All of this fueled the formation of a new anti-Tutsi group known as PAROCO-FAP, who claims that their goals are to reach a solution with the Kigali government. The propaganda and rhetoric of this new Hutu extremist group echoes the messages that launched the Rwandan genocide.

Clearly, greater efforts need to be taken in this region, as the conflict, which has roots in Rwanda, has been spreading from the Congo to Uganda and has the potential to destabilize the entire Central African region. Even if the violence is contained, the increased influence that we’re seeing from the anti-Tutsi groups could easily lead to a spread of violence, and possibly another rolling genocide.

Ukrainian mass grave uncovered

A mass grave was recently unearthed near the southern Ukrainian town of Odessa. The grave contained thousands of Holocaust victims, in a region that is believed to have exterminated an average of 500 people per day.

Efraim Zuroff, director of the Israel office of the Simon Wiesenthal Center, said the finding was no surprise: “It underscores the enormous scope of the plans of annihilation of the Nazis and their collaborators in eastern Europe.”

“The scope is enormous, the number of places where murders were carried out is very large and that is why even now at this point, so late after the events, graves are still being discovered,” he added.

It’s believed that 1.5 million Jews were killed during the Nazi occupation of the Ukraine, leaving behind between 250-350 mass graves.

Two sites mapping genocide

A month or so ago, Rich sent me a link for the US Holocaust Museum’s partnership with Google (entitled: USHMM + Google). I’ve been meaning to add it to the blogroll for weeks now but haven’t gotten around to it.

This morning, I found a link in my Google Alerts for Amnesty International’s newest feature — Eyes On Darfur — which is attempting to provide photographic evidence (largely satellite based) of what’s unfolding on the ground. Since they seem to be fairly complimentary websites, I thought I’d take a moment and plug both at the same time.

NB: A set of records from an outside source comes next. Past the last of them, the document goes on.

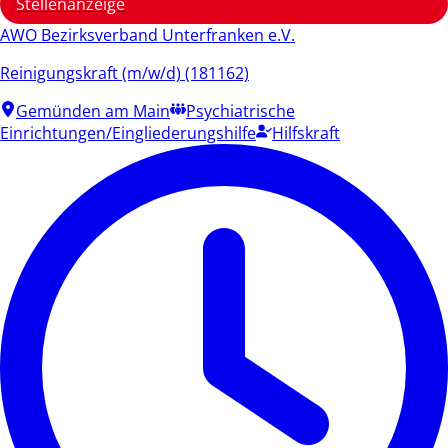
Stellenanzeige
AWO Bezirksverband Unterfranken e.V.
Reinigungskraft (m/w/d) (181162)
Gemünden am Main
Psychiatrische
Einrichtungen/Eingliederungshilfe
Hilfskraft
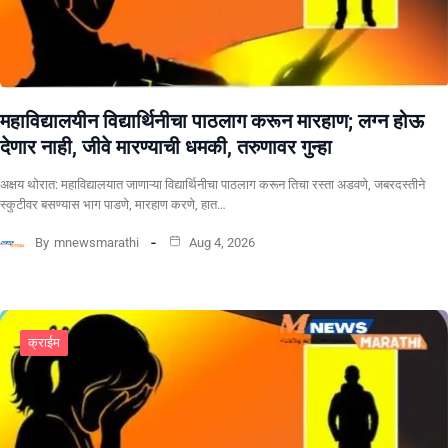
महाविद्यालयीन विद्यार्थिनीचा पाठलाग करून मारहाण; लग्न होऊ
देणार नाही, जीवे मारण्याची धमकी, तरुणावर गुन्हा
अक्षय थोरात: महाविद्यालयात जाणाऱ्या विद्यार्थिनीचा पाठलाग करून तिचा रस्ता अडवणे, जबरदस्तीने
स्कुटीवर बसण्यास भाग पाडणे, मारहाण करणे, हात…
By
mnewsmarathi
Aug 4, 2026
क्राईम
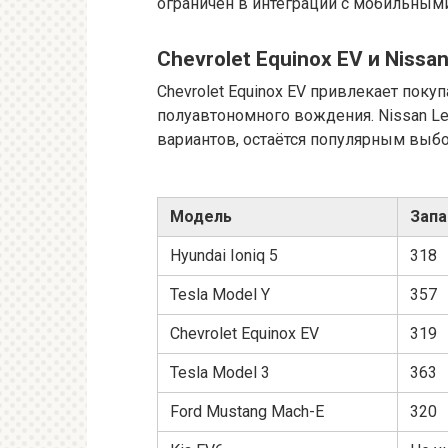
ограничен в интеграции с мобильными
Chevrolet Equinox EV и Nissan
Chevrolet Equinox EV привлекает поку
полуавтономного вождения. Nissan L
вариантов, остаётся популярным выб
Модель
Запа
Hyundai Ioniq 5
318
Tesla Model Y
357
Chevrolet Equinox EV
319
Tesla Model 3
363
Ford Mustang Mach-E
320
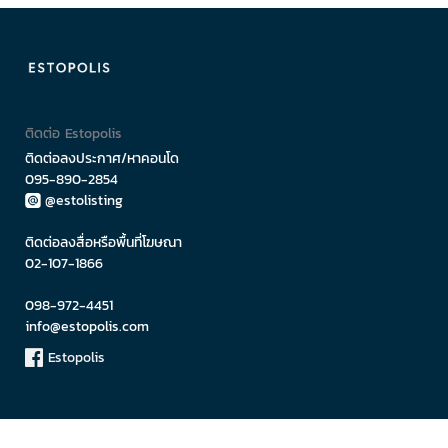
ติดต่อ Estopolis
ติดต่อลงประกาศ/หาคอนโด
095-890-2854
@estolisting
ติดต่อลงสื่อหรือพื้นที่โฆษณา
02-107-1866
098-972-4451
info@estopolis.com
Estopolis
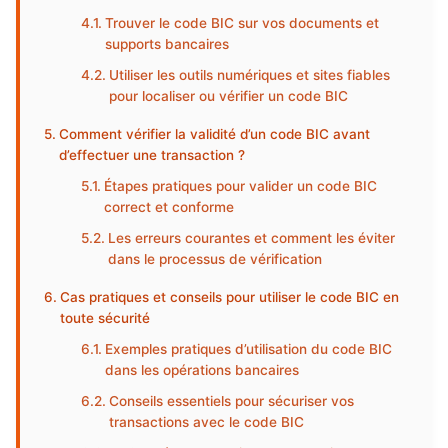
Trouver le code BIC sur vos documents et
supports bancaires
Utiliser les outils numériques et sites fiables
pour localiser ou vérifier un code BIC
Comment vérifier la validité d’un code BIC avant
d’effectuer une transaction ?
Étapes pratiques pour valider un code BIC
correct et conforme
Les erreurs courantes et comment les éviter
dans le processus de vérification
Cas pratiques et conseils pour utiliser le code BIC en
toute sécurité
Exemples pratiques d’utilisation du code BIC
dans les opérations bancaires
Conseils essentiels pour sécuriser vos
transactions avec le code BIC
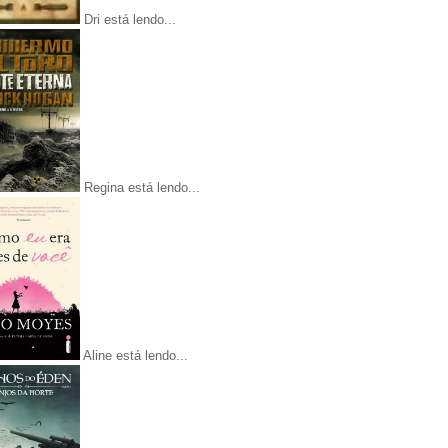
Dri está lendo...
Regina está lendo...
Aline está lendo...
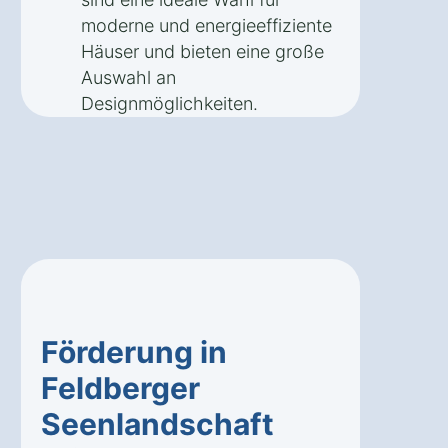
moderne und energieeffiziente
Häuser und bieten eine große
Auswahl an
Designmöglichkeiten.
Förderung in
Feldberger
Seenlandschaft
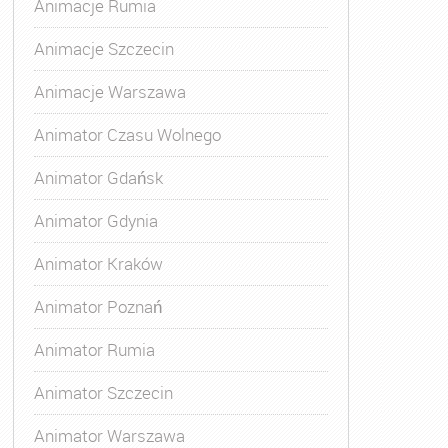
Animacje Rumia
Animacje Szczecin
Animacje Warszawa
Animatora Gdynia
,
Kurs Animatora Katowice
,
Kurs Animato
Animator Czasu Wolnego
Animator Gdańsk
Animator Gdynia
Animator Kraków
Animator Poznań
Animator Rumia
Animator Szczecin
Animator Warszawa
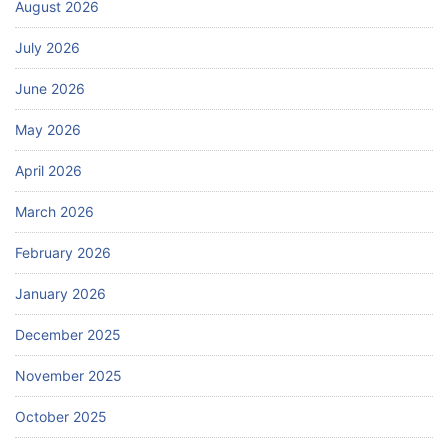
August 2026
July 2026
June 2026
May 2026
April 2026
March 2026
February 2026
January 2026
December 2025
November 2025
October 2025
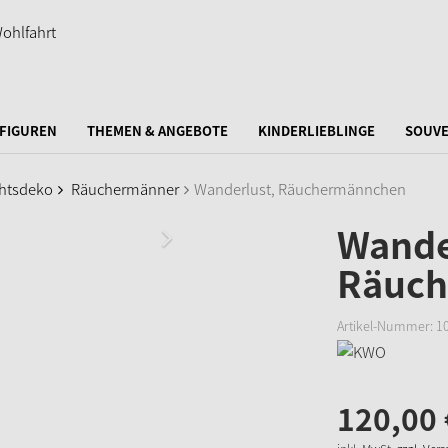
FIGUREN
THEMEN & ANGEBOTE
KINDERLIEBLINGE
SOUVE
htsdeko
Räuchermänner
Wanderlust, Räuchermännchen
Wande
Räuc
Artikel-Nummer:
1
120,
00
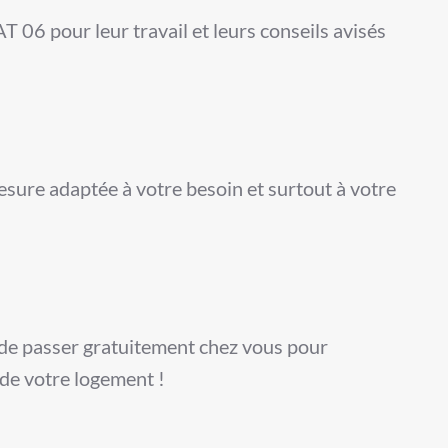
T 06 pour leur travail et leurs conseils avisés
esure adaptée à votre besoin et surtout à votre
e passer gratuitement chez vous pour
de votre logement !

Cambodia awaits genocide trials

The judges in the long-delayed Cambodian genocide trials began meeting on Monday to see if they could resolve issues that have been plaguing the court for the last six months. With constant problems arising from almost every meeting, it seems less and less likely that the suspects will ever be tried.

Speaking on behalf of her U.N.-appointed colleagues, Judge Sylvia Cartwright from New Zealand expressed optimism that the rules can be adopted.

“We know that if the internal rules are adopted in their present draft form, we have a foundation from which it may be possible to ensure a free, fair and transparent trial,” she said.

She and Kong Srim are co-chairing the plenary session.

As I’ve written about in the past, the biggest problem with these constant delays is the aging defendants, many of whom are dying.

Save Darfur restructuring

Save Darfur, the organization that has been hugely successfully in rallying support for the crisis in Darfur, has recently fired their executive director and is in the process of reorganizing their board of directors. Even though the Sudan Tribune goes through a laundry list of complaints about a few of the practices of the organization, John Prendergast who serves on the board, said:

…the changes that the board decided to make were part of an effort to reorganize and re-energize the movement along the lines of its earliest conception: to be a broad, permanent alliance of many different types of organizations working together to prevent atrocities and genocide.

“The growth was so fast in the coalition, as was interest in the issue of Darfur and in the budget, that it was hard to kind of manage the difference between an organization and a coalition,” Mr. Prendergast said. “People felt that the time had some to go back to the roots of the coalition of groups that is so rich and so diverse.”

Having worked for non-profits for years, I can say that it’s often healthy for these organizations to restructure themselves. I might also add that non-profits have a tendency to create themselves with a certain agenda in mind and then wind up having to change directions because whatever issue they’re attempting to address winds up evolving.